Back at Warners, he produced the all-star musical revue Thank Your Lucky Stars (1943) and made Between Two Worlds (1944), The Doughgirls (1944), and The Horn Blows at Midnight (1945).

===Universal===
Hellinger set up at Universal, where he had his own producing unit. He had a big hit with The Killers (1946) which made stars of both Burt Lancaster and Ava Gardner. He followed it with Swell Guy (1946) with Sonny Tufts, The Two Mrs. Carrolls (1947) with Bogart back at Warners, Brute Force, and The Naked City, which he also narrated. The last film was released several weeks after Hellinger's death, and in his review for the New York Times, Bosley Crowther called it "a virtual Hellinger column on film" and "his appropriate valedictory" and observed, "The late Mark Hellinger's personal romance with the City of New York was one of the most ecstatic love affairs of the modern day — at least, to his host of friends and readers who are skeptics regarding l'amour. Before he became a film producer and was still just a newspaper scribe, Mr. Hellinger went for Manhattan in a blissfully uninhibited way — for its sights and sounds and restless movements, its bizarre people and its equally bizarre smells. And he made quite a local reputation framing his fancies in flowery billets doux which stirred the hearts and the humors of readers of the tabloid press."
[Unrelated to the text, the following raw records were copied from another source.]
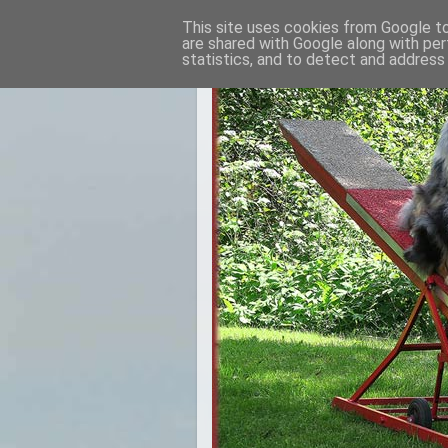
This site uses cookies from Google to 
are shared with Google along with per
statistics, and to detect and address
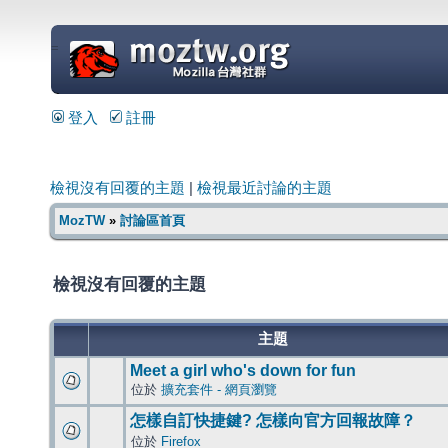
=
登入
註冊
檢視沒有回覆的主題
|
檢視最近討論的主題
MozTW
»
討論區首頁
檢視沒有回覆的主題
主題
Meet a girl who's down for fun
位於
擴充套件 - 網頁瀏覽
怎樣自訂快捷鍵? 怎樣向官方回報故障？
位於
Firefox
Hellinger won the 1947 Edgar Award for Best Motion Picture for The Killers.

==Personal life and death==
In 1926, Hellinger was one of the judges for a beauty contest sponsored by the Daily News. The winner was Ziegfeld showgirl Gladys Glad, and on July 11, 1929, the two were wed. She divorced him in 1932, but after a year the two remarried on the same date as their original wedding, and they remained wed until his death at age 44 from a coronary thrombosis in Cedars of Lebanon Hospital in Los Angeles. He was buried in a private mausoleum at Sleepy Hollow Cemetery in Sleepy Hollow, New York on Christmas Eve.

==Legacy==
In January 1949, the 51st Street Theatre, a Broadway theater in Manhattan, was renamed the Mark Hellinger Theatre in his honor. In 1989, the venue was converted into the Times Square Church.

The Hellinger Award annually acknowledges the accomplishments of St. Bonaventure University's most promising young journalism student. It was established in 1960 by columnist Jim Bishop in memory of his mentor. Bishop also wrote a biography of Hellinger entitled The Mark Hellinger Story: A Biography of Broadway and Hollywood. The composer Miklós Rózsa, who had scored The Killers, Brute Force, and The Naked City, was particularly devoted to Hellinger and dedicated his suite of music from those films (Mark Hellinger Suite or Background to Violence) to the producer's memory. See Rózsa, Double Life, 2nd ed., 1989, pp. 153–154.